Die Autoren stellen in einem theoretischen und praktischen Teil das professionelle Instrument des Wahrnehmenden Beobachtens vor als Methode bzw. Haltung des pädagogischen Handelns. „Beim wahrnehmenden Beobachten geht es nicht um Schwierigkeiten, die Kinder machen oder haben. Es geht auch nicht darum, was Kinder (noch) nicht können und deshalb lernen sollten. In erster Linie geht es um das, was Kinder an eigenen Möglichkeiten in ihre Bildungsprozesse einbringen.“ (S.27). Für die beiden Autoren ist dieser pädagogische Ansatz, angelehnt an die Reggio Pädagogik die „Grundlage einer Pädagogik, die inne hält, um zuzuhören, bevor wir fachlich antworten“. (S.9)

Herausgeber

Gerd E. Schäfer., ist Universitätsprofessor i.R. für Pädagogik der frühen Kindheit und Familie in der Universität zu Köln und Professor für Pädagogik der frühen Kindheit am Institut für musikalische Bildung in der Kindheit an der Hochschule für Künste in Bremen.

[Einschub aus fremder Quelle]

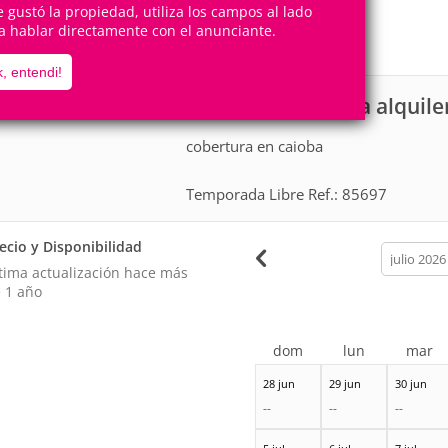
8
3
te gustó la propiedad, utiliza los campos al lado
Personas
Cuartos
a hablar directamente con el anunciante.
2
Suites
, entendi!
Apartamento para alquile
scripción
cobertura en caioba
Temporada Libre Ref.: 85697
ecio y Disponibilidad
calendar
month
tima actualización hace
más
 1 año
dom
lun
mar
28 jun
29 jun
30 jun
--
--
--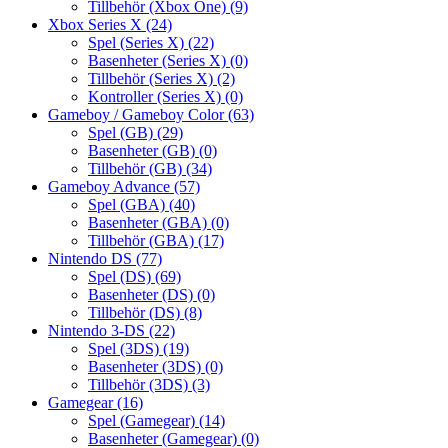
Tillbehör (Xbox One)
(9)
Xbox Series X
(24)
Spel (Series X)
(22)
Basenheter (Series X)
(0)
Tillbehör (Series X)
(2)
Kontroller (Series X)
(0)
Gameboy / Gameboy Color
(63)
Spel (GB)
(29)
Basenheter (GB)
(0)
Tillbehör (GB)
(34)
Gameboy Advance
(57)
Spel (GBA)
(40)
Basenheter (GBA)
(0)
Tillbehör (GBA)
(17)
Nintendo DS
(77)
Spel (DS)
(69)
Basenheter (DS)
(0)
Tillbehör (DS)
(8)
Nintendo 3-DS
(22)
Spel (3DS)
(19)
Basenheter (3DS)
(0)
Tillbehör (3DS)
(3)
Gamegear
(16)
Spel (Gamegear)
(14)
Basenheter (Gamegear)
(0)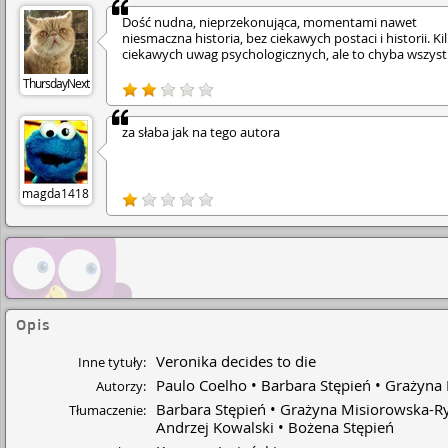
Dość nudna, nieprzekonująca, momentami nawet
niesmaczna historia, bez ciekawych postaci i historii. Ki
ciekawych uwag psyc­holo­gicz­nych­, ale to chyba wszyst
ThursdayNext
za słaba jak na tego autora
magda1418
Opis
Veronika decides to die
Inne tytuły:
Paulo Coelho
Barbara Stępień
Grażyna 
Autorzy:
Barbara Stępień
Grażyna Misiorowska-R
Tłumaczenie:
Andrzej Kowalski
Bożena Stępień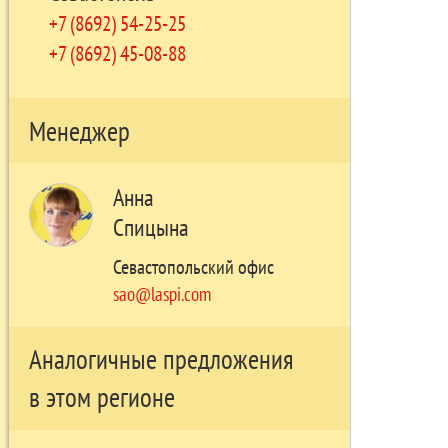
+7 (8692) 54-25-25
+7 (8692) 45-08-88
Менеджер
Анна
Спицына
Севастопольский офис
sao@laspi.com
Аналогичные предложения
в этом регионе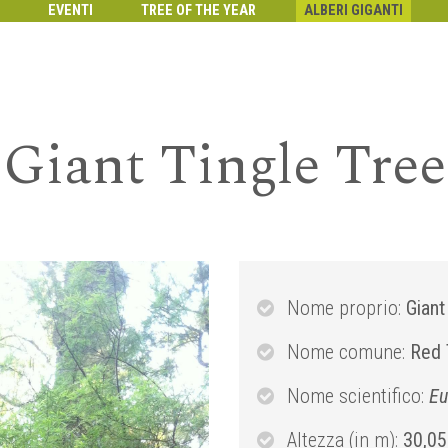
EVENTI
TREE OF THE YEAR
ALBERI GIGANTI
Giant Tingle Tree
Nome proprio:
Giant
Nome comune:
Red 
Nome scientifico:
Eu
Altezza (in m):
30,05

Marjan Alemzadeh arbeitete als wissenschaftliche Mitarbeiterin im Projekt „Lernwerkstatt Natur“ an der Universität zu Köln. Sie ist freiberufliche Fortbildnerin mit den Schwerpunkten Frühkindliche Entwicklung und Dokumentation, Kinder unter Drei und Bildungsbereich Natur.

Aufbau

Das Buch ist in einem DIN A4 Format optisch in grün und weiß gehalten mit zahlreichen Fotos von Kindergartenkindern im freien Spiel, in der Natur etc. Die sechs Kapitel sind nicht nummeriert, sondern werden durch eine grüne Seite und dem jeweiligen Titel des Kapitels mit weißen Buchstaben eingeleitet. Die beiden Autoren wechseln sich in den Kapiteln ab, wobei Gerd Schäfer mit dem theoretischen Teil: „Zum Bildungsverständnis“ und „Grundlegendes zum wahrnehmenden Beobachten“ startet und kurz vor Ende des Buches mit dem Kapitel „Wahrnehmendes Beobachten als Entwicklungsprozess“ abschließt, gefolgt von einem praktischen Teil von Marjan Alemzadeh „Die praktische Anwendung des wahrnehmenden Beobachtens – Eine Orientierungshilfe zum wahrnehmenden Beobachten“ und „Praktische Beispiele aus der Werkstatt Natur“. Zum Schluss fassen beide Autoren in „Rahmenbedingungen für das wahrnehmende Beobachten“ die wichtigsten Punkte, wie z.B. Bürozeiten, Ausstattung, etc. zusammen.

Außerdem ist dem Buch ein herausnehmbaren Poster in A3 Format, mit dem Titel: „Jasmins erste Erfahrungen im Wald“ auf dem verschiedene Fotos zu sehen sind, die den beschriebenen Prozess dokumentieren.

Inhalt

Im Vorwort schreiben die Autoren, dass sie beim Leser die „Freude am Beobachten wecken“ wollen und darüber hinaus „zeigen, was für die pädagogische Arbeit gewonnen werden kann wenn man Kindern im Sinne wahrnehmender Pädagogik begegnet“ (S.9).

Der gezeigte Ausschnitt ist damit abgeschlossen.